Where can I buy driftwood and unique aquascaping stones in DFW? I'd really hate to buy a random lot off ebay or ADA Shop. 

Fish Gallery in Dallas used to have a decent selection but they seems to have moved away from nature aquariums and towards more typical aquariums. They didn't have a good selection the last couple of trips. 

Any other suggestions? Maybe a non-fish place even?


----------



## fishyjoe24

stones whiz-q in ft. worth just as for a catolog to make sure it's aquarium safe or not. dallas north aquariums carries decent driftwood at times, so does one place in Frisco goes by aquarium advice aqua advice only been there a few times. maybe glass aquariums in Hurst. plantbrain on plantedtank.net use to sell lots of driftwood,


----------



## TanyaQ2000

Dallas North Aquarium had some nice pieces of driftwood and will be having their year-end sale starting on the 26th....20% off everything in the store


----------



## digital_gods

Hit the lakes for driftwood and construction sites for large stones. I get sand stone over by American Airlines Headquarters.


----------



## fishyjoe24

if you are looking for amano type stone more then likely you will have to order.


----------



## digital_gods

If you do order, find out the freight charges before ordering. They can break the wallet.



fishyjoe24 said:


> if you are looking for amano type stone more then likely you will have to order.


----------



## stmarshall

There is a junk store next to where I live in Forest Hill that always has old used tanks cheap and sometimes other stuff. I went in there today and found a lot of pieces of wood that looks like drift wood but is more blond and made for reptiles. They are new but I am not sure they would be safe. The price was between 5 and 7 dollars. Also, they are all new. If anybody know if they are safe I can go pick them up Friday after work and sell them to anybody who wants them for only the price I pay for them.


----------



## christoba

Aquarium Boutique on Garland Rd. has some amazing "iron wood". I just picked up a piece the other day.


----------



## fishyjoe24

christoba said:


> Aquarium Boutique on Garland Rd. has some amazing "iron wood". I just picked up a piece the other day.

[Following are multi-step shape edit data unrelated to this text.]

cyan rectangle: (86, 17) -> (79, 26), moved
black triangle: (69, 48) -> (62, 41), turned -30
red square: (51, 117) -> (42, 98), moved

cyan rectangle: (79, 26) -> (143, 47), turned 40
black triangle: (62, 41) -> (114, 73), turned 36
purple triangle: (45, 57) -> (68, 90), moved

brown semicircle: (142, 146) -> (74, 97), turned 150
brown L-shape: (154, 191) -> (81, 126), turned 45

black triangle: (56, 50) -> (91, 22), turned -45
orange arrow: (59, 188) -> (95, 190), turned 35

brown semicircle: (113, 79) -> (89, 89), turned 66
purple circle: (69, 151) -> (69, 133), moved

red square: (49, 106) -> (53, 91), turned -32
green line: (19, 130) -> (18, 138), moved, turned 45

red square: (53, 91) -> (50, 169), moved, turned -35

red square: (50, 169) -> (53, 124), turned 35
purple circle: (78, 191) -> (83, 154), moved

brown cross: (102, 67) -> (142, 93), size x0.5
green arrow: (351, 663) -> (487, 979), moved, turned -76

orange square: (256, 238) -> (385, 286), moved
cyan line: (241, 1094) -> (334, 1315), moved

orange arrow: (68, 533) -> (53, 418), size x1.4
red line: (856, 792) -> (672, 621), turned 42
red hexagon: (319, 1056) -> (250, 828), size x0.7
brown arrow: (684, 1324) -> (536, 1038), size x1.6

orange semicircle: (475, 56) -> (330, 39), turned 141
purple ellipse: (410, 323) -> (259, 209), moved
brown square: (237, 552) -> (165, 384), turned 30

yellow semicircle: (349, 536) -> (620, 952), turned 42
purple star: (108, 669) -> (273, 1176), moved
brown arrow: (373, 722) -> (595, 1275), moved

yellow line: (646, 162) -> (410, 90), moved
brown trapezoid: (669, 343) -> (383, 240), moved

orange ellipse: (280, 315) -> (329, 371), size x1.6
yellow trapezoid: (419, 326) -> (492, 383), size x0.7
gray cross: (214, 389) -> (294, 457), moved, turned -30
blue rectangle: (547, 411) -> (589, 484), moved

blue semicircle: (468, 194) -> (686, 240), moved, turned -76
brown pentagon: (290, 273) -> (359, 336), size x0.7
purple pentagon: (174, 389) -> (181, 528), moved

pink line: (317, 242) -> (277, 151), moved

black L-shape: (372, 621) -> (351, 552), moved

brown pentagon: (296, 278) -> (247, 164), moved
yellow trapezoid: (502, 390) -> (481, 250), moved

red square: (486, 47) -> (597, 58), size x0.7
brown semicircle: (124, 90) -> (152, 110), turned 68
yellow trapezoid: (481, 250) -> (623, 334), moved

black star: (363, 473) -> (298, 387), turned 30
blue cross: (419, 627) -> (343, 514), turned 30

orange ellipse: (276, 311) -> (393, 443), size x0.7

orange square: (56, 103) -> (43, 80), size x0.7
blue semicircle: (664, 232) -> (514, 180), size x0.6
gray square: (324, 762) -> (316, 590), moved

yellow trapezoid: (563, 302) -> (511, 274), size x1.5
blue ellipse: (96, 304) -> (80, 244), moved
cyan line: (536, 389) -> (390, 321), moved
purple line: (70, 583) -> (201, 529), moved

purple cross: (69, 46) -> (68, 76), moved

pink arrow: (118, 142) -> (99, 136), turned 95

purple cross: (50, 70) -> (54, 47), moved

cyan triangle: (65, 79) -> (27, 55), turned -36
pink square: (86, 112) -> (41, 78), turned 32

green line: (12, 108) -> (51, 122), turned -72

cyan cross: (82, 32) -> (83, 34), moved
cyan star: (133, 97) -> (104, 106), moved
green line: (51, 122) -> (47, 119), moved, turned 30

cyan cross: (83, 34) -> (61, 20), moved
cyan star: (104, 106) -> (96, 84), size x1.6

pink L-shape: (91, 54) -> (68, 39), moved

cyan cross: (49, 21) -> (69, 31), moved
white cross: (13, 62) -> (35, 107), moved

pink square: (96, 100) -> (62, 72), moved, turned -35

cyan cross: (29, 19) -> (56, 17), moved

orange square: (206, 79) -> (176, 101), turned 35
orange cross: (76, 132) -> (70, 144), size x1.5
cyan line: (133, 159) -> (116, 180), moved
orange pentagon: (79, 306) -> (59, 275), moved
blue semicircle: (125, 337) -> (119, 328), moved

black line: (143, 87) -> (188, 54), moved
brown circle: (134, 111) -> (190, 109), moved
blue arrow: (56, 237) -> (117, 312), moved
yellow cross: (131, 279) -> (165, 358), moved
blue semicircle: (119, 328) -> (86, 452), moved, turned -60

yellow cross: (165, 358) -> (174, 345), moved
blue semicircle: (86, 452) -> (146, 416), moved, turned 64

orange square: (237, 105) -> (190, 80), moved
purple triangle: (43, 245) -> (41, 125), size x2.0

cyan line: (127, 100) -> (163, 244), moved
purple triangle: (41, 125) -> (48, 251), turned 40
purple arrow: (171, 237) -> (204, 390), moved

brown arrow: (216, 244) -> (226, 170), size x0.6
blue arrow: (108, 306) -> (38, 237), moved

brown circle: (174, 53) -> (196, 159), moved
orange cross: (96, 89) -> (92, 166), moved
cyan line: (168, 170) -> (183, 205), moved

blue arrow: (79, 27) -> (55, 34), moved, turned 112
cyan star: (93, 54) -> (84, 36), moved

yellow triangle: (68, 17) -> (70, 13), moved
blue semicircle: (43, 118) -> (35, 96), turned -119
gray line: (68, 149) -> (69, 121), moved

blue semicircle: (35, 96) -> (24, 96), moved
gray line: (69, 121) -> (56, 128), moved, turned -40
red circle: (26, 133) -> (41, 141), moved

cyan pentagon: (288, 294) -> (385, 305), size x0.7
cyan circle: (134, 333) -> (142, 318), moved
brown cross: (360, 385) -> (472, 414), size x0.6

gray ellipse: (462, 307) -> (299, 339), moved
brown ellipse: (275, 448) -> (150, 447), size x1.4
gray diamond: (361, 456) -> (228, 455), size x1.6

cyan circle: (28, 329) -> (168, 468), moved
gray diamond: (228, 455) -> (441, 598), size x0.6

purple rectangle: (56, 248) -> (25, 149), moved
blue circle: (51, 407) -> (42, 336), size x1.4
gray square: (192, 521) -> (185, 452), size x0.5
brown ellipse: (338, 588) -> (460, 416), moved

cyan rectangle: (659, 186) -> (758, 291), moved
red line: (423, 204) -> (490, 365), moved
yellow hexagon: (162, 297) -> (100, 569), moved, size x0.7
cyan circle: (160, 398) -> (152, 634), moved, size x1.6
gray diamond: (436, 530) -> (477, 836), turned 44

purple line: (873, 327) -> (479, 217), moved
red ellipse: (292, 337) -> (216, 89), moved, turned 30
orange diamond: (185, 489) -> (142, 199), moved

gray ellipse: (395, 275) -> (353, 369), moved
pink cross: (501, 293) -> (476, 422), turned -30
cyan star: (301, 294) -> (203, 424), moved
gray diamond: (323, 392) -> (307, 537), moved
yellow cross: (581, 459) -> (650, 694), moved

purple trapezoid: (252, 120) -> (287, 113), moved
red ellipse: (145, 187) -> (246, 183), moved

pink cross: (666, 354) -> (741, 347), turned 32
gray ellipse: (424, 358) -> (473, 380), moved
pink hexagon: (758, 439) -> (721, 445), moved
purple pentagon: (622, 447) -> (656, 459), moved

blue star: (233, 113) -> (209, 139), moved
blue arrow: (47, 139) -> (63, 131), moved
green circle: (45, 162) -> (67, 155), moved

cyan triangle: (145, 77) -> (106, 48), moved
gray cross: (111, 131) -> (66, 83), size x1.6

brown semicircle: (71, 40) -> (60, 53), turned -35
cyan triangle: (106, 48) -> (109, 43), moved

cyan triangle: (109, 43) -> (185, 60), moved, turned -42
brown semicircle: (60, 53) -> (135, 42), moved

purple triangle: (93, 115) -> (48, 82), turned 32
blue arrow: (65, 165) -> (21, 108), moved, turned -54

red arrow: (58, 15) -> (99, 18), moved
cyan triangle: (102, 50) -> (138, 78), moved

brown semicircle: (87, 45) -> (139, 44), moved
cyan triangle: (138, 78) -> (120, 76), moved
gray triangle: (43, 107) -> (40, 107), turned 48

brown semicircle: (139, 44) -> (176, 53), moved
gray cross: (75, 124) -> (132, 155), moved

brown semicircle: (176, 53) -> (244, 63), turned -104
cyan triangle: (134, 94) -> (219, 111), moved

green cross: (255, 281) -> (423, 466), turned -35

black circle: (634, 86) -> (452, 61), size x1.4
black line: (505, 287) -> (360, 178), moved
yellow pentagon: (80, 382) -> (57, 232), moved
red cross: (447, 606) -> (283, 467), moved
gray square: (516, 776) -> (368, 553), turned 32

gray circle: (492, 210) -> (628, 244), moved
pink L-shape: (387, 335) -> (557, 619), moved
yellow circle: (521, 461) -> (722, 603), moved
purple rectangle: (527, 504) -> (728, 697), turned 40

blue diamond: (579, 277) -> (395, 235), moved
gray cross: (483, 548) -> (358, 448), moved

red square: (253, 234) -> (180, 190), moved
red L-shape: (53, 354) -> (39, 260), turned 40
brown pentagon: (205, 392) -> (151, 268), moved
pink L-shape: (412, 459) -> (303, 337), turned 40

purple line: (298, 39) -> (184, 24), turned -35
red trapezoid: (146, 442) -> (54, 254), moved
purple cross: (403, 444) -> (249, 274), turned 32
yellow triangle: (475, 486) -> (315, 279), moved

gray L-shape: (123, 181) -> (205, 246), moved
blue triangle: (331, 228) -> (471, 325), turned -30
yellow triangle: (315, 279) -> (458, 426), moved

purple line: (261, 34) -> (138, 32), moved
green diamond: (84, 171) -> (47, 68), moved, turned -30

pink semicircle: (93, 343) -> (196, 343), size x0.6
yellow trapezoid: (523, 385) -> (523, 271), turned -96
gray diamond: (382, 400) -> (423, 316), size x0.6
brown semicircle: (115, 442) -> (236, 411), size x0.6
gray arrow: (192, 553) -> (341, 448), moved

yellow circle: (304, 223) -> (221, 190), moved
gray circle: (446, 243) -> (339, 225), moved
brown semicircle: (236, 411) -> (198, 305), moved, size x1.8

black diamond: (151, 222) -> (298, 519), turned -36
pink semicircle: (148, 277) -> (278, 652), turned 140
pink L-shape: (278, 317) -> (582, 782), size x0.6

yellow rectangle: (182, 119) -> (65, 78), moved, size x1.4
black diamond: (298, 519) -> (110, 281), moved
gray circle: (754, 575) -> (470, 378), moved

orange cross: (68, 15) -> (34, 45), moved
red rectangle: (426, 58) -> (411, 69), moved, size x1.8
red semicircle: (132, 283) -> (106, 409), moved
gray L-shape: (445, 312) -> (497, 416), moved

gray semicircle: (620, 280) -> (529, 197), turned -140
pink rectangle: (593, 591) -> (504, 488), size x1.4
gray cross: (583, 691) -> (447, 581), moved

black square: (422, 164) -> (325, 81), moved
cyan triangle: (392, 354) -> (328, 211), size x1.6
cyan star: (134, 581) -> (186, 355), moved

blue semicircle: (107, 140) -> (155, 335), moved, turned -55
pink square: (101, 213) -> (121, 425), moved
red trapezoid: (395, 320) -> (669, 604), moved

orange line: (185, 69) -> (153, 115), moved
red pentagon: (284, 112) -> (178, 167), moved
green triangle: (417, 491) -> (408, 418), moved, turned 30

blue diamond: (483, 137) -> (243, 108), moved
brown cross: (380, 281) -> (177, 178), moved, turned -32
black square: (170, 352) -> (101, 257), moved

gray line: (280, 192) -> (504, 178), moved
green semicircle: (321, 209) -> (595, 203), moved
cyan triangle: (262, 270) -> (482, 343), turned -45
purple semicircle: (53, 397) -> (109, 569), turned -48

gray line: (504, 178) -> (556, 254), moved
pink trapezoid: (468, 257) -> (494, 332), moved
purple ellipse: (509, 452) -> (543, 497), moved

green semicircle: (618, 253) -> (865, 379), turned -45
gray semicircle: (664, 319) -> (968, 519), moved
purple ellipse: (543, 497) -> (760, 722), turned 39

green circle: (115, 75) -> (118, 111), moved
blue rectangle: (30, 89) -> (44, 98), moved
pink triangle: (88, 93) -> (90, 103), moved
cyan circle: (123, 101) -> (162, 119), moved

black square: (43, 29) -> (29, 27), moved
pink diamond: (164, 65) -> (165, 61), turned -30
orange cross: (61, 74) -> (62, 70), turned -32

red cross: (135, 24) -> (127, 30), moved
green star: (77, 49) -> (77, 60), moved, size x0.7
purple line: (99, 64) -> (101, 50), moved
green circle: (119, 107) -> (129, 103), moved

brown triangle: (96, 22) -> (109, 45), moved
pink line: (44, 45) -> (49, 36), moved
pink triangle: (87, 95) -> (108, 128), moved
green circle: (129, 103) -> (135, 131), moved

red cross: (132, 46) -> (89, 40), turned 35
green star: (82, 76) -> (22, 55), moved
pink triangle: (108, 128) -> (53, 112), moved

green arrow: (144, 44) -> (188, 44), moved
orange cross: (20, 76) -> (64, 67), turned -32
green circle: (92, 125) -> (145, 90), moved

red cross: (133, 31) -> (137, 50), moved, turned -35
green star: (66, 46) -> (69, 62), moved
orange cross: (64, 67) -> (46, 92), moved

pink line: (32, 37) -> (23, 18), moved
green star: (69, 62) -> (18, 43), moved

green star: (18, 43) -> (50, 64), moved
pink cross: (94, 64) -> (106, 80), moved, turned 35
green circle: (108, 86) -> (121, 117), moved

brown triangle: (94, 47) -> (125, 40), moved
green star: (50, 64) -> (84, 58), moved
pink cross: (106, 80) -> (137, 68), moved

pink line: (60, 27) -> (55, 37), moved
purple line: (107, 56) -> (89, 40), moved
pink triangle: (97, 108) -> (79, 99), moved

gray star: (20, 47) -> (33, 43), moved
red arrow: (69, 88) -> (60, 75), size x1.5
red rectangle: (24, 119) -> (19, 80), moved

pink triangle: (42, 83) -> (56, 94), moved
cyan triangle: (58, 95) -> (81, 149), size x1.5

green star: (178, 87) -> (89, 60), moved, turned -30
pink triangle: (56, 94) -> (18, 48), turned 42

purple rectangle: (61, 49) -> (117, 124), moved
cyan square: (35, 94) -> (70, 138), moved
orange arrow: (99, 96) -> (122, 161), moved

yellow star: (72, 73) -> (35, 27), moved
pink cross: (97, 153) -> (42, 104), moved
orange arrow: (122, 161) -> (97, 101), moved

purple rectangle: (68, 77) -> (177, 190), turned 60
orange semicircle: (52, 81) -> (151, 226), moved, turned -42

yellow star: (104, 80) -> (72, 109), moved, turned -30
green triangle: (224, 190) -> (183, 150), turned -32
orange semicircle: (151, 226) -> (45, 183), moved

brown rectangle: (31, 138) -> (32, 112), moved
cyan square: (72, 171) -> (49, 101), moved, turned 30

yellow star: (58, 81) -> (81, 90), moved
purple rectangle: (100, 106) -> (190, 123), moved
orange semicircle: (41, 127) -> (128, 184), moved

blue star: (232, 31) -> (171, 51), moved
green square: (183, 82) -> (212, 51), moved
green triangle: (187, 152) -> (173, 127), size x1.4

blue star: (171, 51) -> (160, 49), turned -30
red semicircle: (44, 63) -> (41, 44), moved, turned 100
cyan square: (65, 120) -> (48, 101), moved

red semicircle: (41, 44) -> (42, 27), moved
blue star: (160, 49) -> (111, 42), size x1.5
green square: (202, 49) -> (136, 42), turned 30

any photos never hood of that type of wood.
cindy viaverian concepts (spelling?) still has driftwood too.


----------



## Vivarium Concepts

*Joey is correct,
I have a LOT of Malaysian driftwood, a little ghostwood,
and manzanita
Email me
[email protected].
Cindy*


----------



## fishyjoe24

Vivarium Concepts said:


> *Joey is correct,
> I have a LOT of Malaysian driftwood, a little ghostwood,
> and manzanita
> Email me
> [email protected].
> Cindy*


oops, and cindy I remember I called you to come get more ghostwood and with all the holidays it slipped my mind. I'll give you a call to set up a time to come get some more, or if you are coming to the meeting could you bring me some and I can pay you there thanks.


----------



## Vivarium Concepts

*Joey,
no problem, the holidays were hectic.
I won't be making the meeting this time.
Give me a call and we'll get together.*


----------



## fishyjoe24

Vivarium Concepts said:


> *Joey,
> no problem, the holidays were hectic.
> I won't be making the meeting this time.
> Give me a call and we'll get together.*


sounds goods.
will do, thanks.


----------



## jerrybforl

Tom Barr usually has some amazing manzy. He's on http://barrreport.com/, and he is Plantbrain on TPT.

Good prices too.


----------



## jerrybforl

Tom Barr usually has some amazing manzy. He's on http://barrreport.com/, and he is Plantbrain on TPT.

Good prices too.:icon_keel


----------